• Posted by : Yuuki Selasa, 02 Mei 2017


    Seorang wanita tengah berdiri didekat gerbang masuk Konoha High School. Wanita itu mengenakan dress berlengan pendek berwarna merah semata kaki, pundahnya dililit syal merah muda dan topi jerami lebar menutupi wajahnya dari terik matahari. Mata kehijauan wanita itu tidak pernah lepas dari kerumunan siswa yang mulai membubarkan diri dari tempat mereka menuntut ilmu. Terdiam menunggu hinga pandangannya tertuju pada seorang gadis berambut hitam panjang sedang berjalan bersama seorang lelaki beramata sapphire.

    "Sarada-chan!" seru wanita itu mendekati dua muda-mudi itu. Gadis yang dipanggil oleh wanita itu langsung tersenyum senang dan menghampiri si wita meninggalkan teman lelakinya yang menatap heran plus curiga di belakang.

    "Sara-chan, kau kenal dia?" tanya pemuda itu saat menghampiri sang adik.

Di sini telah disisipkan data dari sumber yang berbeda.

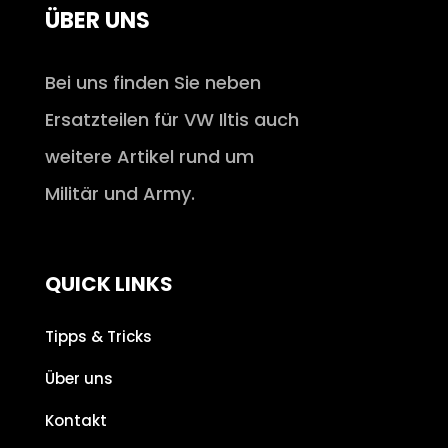
ÜBER UNS
Bei uns finden Sie neben
Ersatzteilen für VW Iltis auch
weitere Artikel rund um
Militär und Army.
QUICK LINKS
Tipps & Tricks
Über uns
Kontakt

    "Menma-nii, perkenalkan ini Sakura-san, temanku di Perkumpulan Pencinta Hanami (PPH). Sakura-san, ini kakakku Menma."

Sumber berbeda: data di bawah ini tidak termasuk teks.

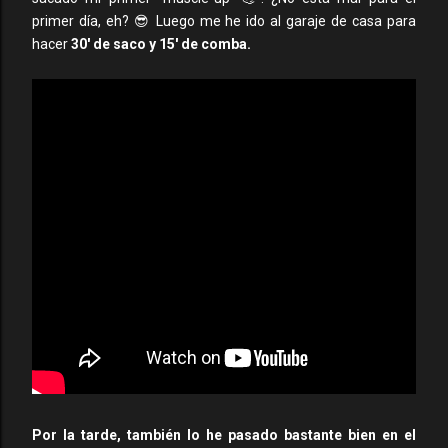
primer día, eh? 😎 Luego me he ido al garaje de casa para
hacer
30' de saco y 15' de comba.
Por la tarde, también lo he pasado bastante bien en el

    "Salam kenal Sakura-san." salam Menma dengan sopan hasil didikan ibunya tercinta.

    "Wah pemuda yang tampan, pasti kau punya banyak penggemar." ucap Sakura riang menjabat tangan Menma pelan.

    "Menma-nii, aku izin keluar ya~ Aku ada janji bertemu dengan angota PPH hari ini. Bilang sama Kaa-sama dan Otou-sama aku akan kembali sebelum makan malam. Nanti aku belikan kau ramen jumbo ekstra naruto dan menma!!" rayu Sarada dengan nada memohon.

    "Hmm~" Menma bergumama menimbang-nimbang. "Satu sih tidak cukup~" ucap Menma jahil. Kapan lagi dia bisa membuat adiknya itu membelikannya ramen gratis? "Lima ya~" pinta Menma

    "Eh? Dua deh." Tawar Sarada.

    "Apa? Enam?"

    "Ukh. Tiga?"

    "Baiklah Tujuh!" seru Menma semangat.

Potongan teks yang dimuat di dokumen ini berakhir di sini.